__Your objective__
Everything from the line containing "Bricscad V12 steht" to the end of the material, both ends included, should be repeated exactly; please give only those lines.

•••

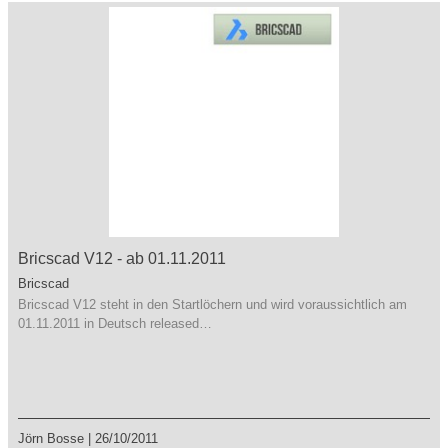
Bricscad V12 - ab 01.11.2011
Bricscad
Bricscad V12 steht in den Startlöchern und wird voraussichtlich am
01.11.2011 in Deutsch released…
Jörn Bosse
|
26/10/2011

•••

__Solution__
Bricscad V12 steht in den Startlöchern und wird voraussichtlich am
01.11.2011 in Deutsch released…
Jörn Bosse
|
26/10/2011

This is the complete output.